La función principal de un CT es reducir grandes corrientes primarias, que van desde cientos a miles de amperios, a salidas secundarias estándar de 1 A o 5 A, que son seguras y compatibles con amperímetros, medidores de energía, dispositivos de protección de relés y sistemas de control. Esta conversión no solo permite un monitoreo preciso de la corriente y la medición de energía, sino que también crea una barrera eléctrica confiable entre los circuitos primarios de alto voltaje y los equipos secundarios de bajo voltaje, protegiendo a los operadores e instrumentos contra descargas eléctricas y daños por sobrecarga. Las relaciones de transformación típicas van desde 100:1 hasta 5000:1, adaptadas a diversos escenarios de aplicación.

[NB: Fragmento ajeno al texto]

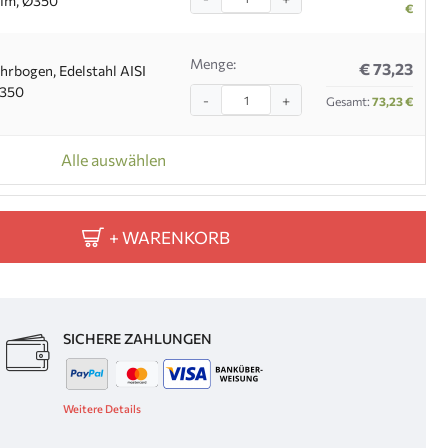
 1m, Ø350
€
Menge:
€ 73,23
hrbogen, Edelstahl AISI
Ø350
-
+
Gesamt:
73,23 €
Alle auswählen
+ WARENKORB
SICHERE ZAHLUNGEN
Weitere Details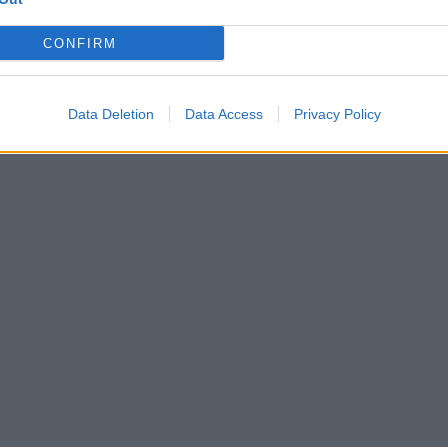
Žinios
|
Lietuvos diena
CONFIRM
ersitetas: kol lietuviai
Fabijoniškių mokiniai politikų p
uomiai šluosto nosis
leisti baigti mokyklą
Data Deletion
Data Access
Privacy Policy
Pasaulis
Žinios
|
Lietuvos diena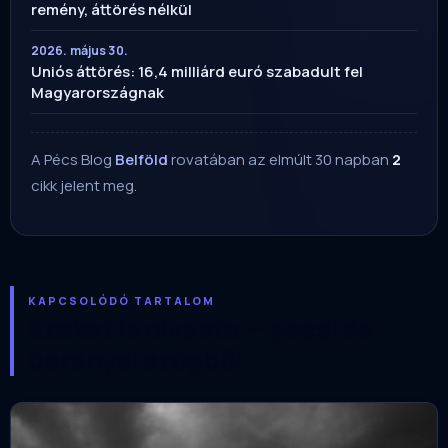
remény, áttörés nélkül
2026. május 30.
Uniós áttörés: 16,4 milliárd euró szabadult fel
Magyarországnak
A Pécs Blog
Belföld
rovatában az elmúlt 30 napban
2
cikk jelent meg.
KAPCSOLÓDÓ TARTALOM
Ezeket is olvasta — pécsi és
baranyai szögből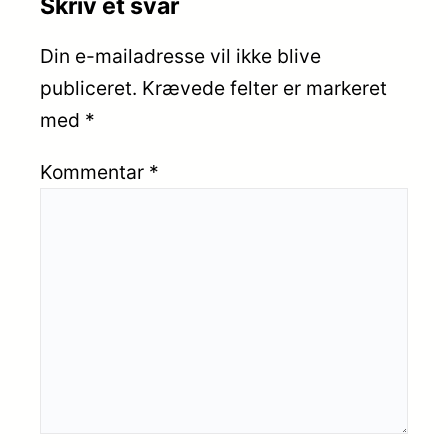
Skriv et svar
Din e-mailadresse vil ikke blive
publiceret.
Krævede felter er markeret
med
*
Kommentar
*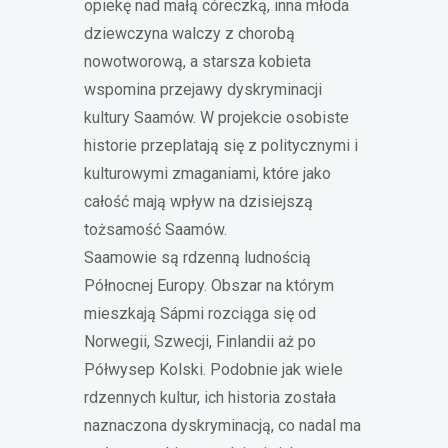
opiekę nad małą córeczką, inna młoda
dziewczyna walczy z chorobą
nowotworową, a starsza kobieta
wspomina przejawy dyskryminacji
kultury Saamów. W projekcie osobiste
historie przeplatają się z politycznymi i
kulturowymi zmaganiami, które jako
całość mają wpływ na dzisiejszą
tożsamość Saamów.
Saamowie są rdzenną ludnością
Północnej Europy. Obszar na którym
mieszkają Sápmi rozciąga się od
Norwegii, Szwecji, Finlandii aż po
Półwysep Kolski. Podobnie jak wiele
rdzennych kultur, ich historia została
naznaczona dyskryminacją, co nadal ma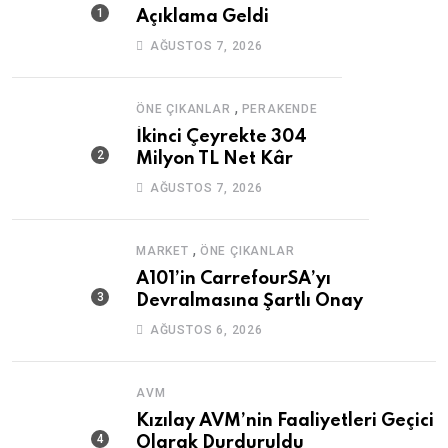
Açıklama Geldi
AĞUSTOS 7, 2026
,
ÖNE ÇIKANLAR
PERAKENDE
İkinci Çeyrekte 304
Milyon TL Net Kâr
AĞUSTOS 7, 2026
,
MARKET
ÖNE ÇIKANLAR
A101’in CarrefourSA’yı
Devralmasına Şartlı Onay
AĞUSTOS 6, 2026
AVM
Kızılay AVM’nin Faaliyetleri Geçici
Olarak Durduruldu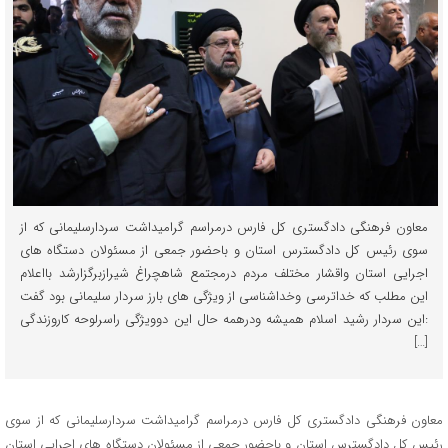
معاون فرهنگی دادگستری كل فارس درمراسم گرامیداشت سردارسلیمانی که از
سوي رئيس كل دادگسترس استان و باحضور جمعی از مسئولان دستگاه های
اجرایی استان واقشار مختلف مردم درمجتمع شاهچراغ شیرازبرگزارشد بااعلام
این مطلب که خداترسی وخداشناسی از ویژگی های بارز سردار سلیمانی بود گفت
:این سردار رشید اسلام همیشه ودرهمه حال این دوویژگی راسرلوحه کاروزندگی
[…]
معاون فرهنگی دادگستری كل فارس درمراسم گرامیداشت سردارسلیمانی که از سوي
رئيس كل دادگسترس استان و باحضور جمعی از مسئولان دستگاه های اجرایی استان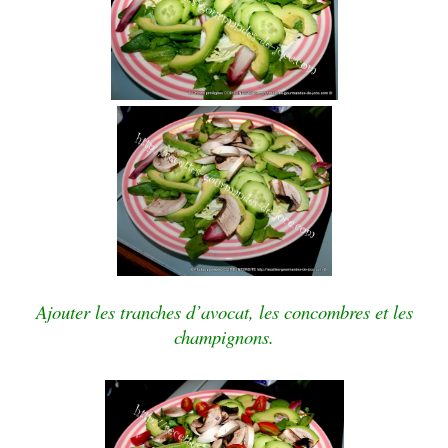
Ajouter les tranches d’avocat, les concombres et les
champignons.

Los CT son indispensables en estaciones de generación de energía, subestaciones de transmisión, distribución de energía industrial y sistemas eléctricos comerciales. Tienen dos propósitos principales: medición precisa para facturación y gestión de energía, y detección de fallas en tiempo real para protección de relés, como protección contra sobrecorriente y cortocircuito. Los indicadores clave de rendimiento incluyen clases de precisión (p. ej., 0,2, 0,5 para medición, 5P, 10P para protección), carga nominal y estabilidad térmica, lo que garantiza un rendimiento confiable en condiciones normales y de falla.
Una nota de seguridad vital: el circuito secundario de un CT nunca debe estar en circuito abierto durante el funcionamiento. Un secundario abierto induce un voltaje extremadamente alto, con riesgo de rotura del aislamiento, daños al equipo y riesgos personales. Una conexión a tierra adecuada y una adaptación de carga también son esenciales para mantener la precisión y la seguridad.